YOUR OBJECTIVE -
Spot each line in the records below where the word "сети" occurs, then copy it.

EXERCISE INPUTS -
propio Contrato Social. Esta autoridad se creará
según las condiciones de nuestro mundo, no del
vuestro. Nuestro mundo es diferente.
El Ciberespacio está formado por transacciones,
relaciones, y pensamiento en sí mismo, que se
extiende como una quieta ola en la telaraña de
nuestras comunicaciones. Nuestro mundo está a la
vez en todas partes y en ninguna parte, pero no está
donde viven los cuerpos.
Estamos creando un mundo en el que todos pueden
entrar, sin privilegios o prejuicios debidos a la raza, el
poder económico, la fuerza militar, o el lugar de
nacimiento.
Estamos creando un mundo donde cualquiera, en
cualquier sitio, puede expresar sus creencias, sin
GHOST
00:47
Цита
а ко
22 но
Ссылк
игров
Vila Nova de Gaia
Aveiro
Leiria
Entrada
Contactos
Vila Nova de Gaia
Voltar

* * *

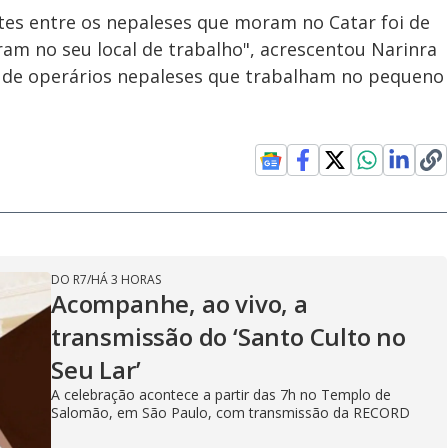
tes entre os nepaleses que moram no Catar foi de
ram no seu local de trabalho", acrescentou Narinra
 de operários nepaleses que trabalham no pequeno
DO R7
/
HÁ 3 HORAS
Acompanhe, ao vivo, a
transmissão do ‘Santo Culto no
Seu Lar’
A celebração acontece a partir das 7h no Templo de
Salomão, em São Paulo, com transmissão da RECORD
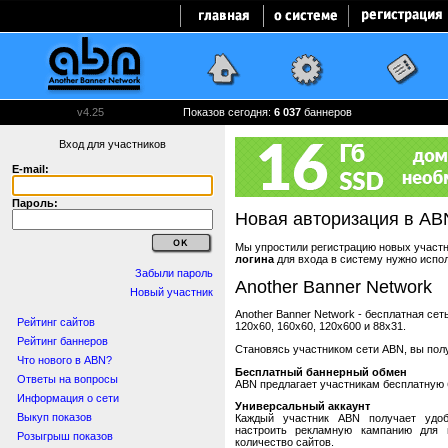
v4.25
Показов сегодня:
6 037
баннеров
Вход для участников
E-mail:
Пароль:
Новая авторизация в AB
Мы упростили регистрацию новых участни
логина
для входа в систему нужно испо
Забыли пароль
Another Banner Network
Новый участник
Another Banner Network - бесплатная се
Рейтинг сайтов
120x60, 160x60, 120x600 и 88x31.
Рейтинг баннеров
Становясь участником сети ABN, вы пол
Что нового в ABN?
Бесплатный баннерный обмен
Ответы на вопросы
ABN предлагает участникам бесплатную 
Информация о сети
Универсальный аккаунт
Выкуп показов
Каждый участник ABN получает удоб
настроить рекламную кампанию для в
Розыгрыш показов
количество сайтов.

--

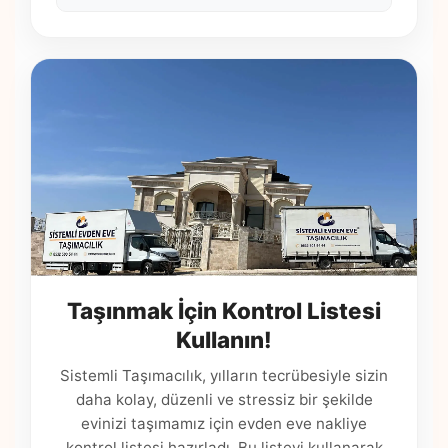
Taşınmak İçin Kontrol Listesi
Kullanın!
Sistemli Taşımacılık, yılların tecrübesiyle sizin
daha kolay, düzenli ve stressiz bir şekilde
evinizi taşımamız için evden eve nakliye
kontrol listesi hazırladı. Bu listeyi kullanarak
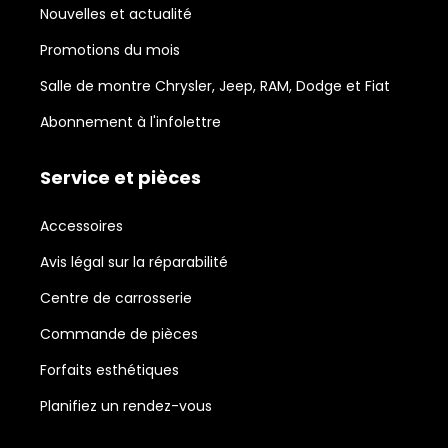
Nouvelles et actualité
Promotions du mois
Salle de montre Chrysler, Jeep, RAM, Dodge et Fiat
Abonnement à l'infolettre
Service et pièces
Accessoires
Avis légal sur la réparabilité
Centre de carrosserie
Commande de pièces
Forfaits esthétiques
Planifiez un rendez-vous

WRITTEN ANSWER -
Становясь участником сети ABN, вы пол
Информация о сети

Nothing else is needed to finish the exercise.